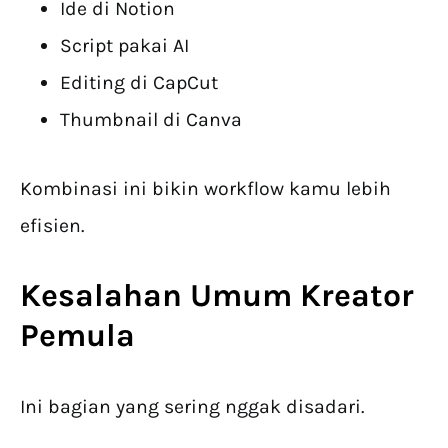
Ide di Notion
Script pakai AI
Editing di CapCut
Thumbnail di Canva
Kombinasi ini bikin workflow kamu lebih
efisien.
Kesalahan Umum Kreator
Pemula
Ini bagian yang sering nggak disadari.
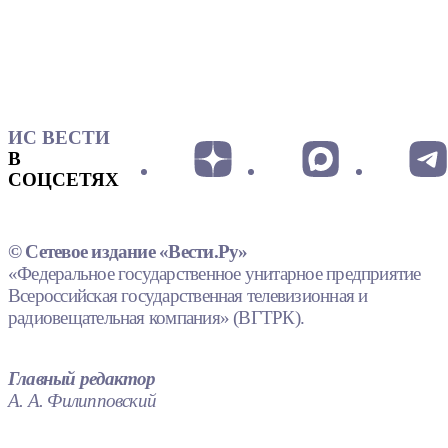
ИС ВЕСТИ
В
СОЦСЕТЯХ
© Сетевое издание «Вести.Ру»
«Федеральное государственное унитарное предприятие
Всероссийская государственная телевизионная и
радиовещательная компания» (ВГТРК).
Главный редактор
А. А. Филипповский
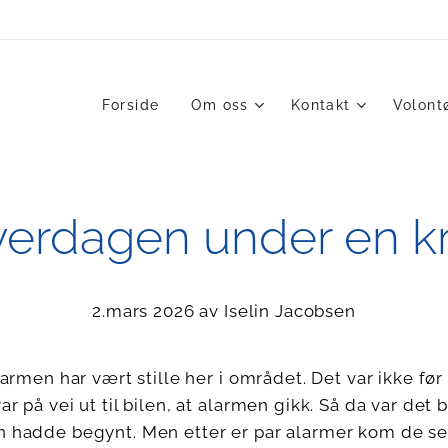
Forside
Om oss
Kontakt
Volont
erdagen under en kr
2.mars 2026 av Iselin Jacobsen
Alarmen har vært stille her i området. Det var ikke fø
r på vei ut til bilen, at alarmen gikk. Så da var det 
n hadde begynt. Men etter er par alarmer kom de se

● ● ● ● ● ● ●

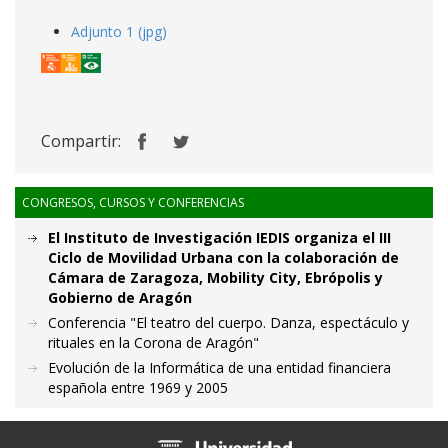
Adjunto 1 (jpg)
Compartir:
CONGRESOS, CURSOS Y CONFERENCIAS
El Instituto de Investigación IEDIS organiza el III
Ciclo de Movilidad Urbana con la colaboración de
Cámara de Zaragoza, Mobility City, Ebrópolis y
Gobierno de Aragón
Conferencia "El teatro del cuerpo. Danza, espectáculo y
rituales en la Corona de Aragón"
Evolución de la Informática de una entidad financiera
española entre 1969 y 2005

● ● ● ● ● ● ●

EXERCISE ▸ Whenever "Aragón" occurs in a line above, copy that line.

COMPLETED TASK ▸
Gobierno de Aragón
rituales en la Corona de Aragón"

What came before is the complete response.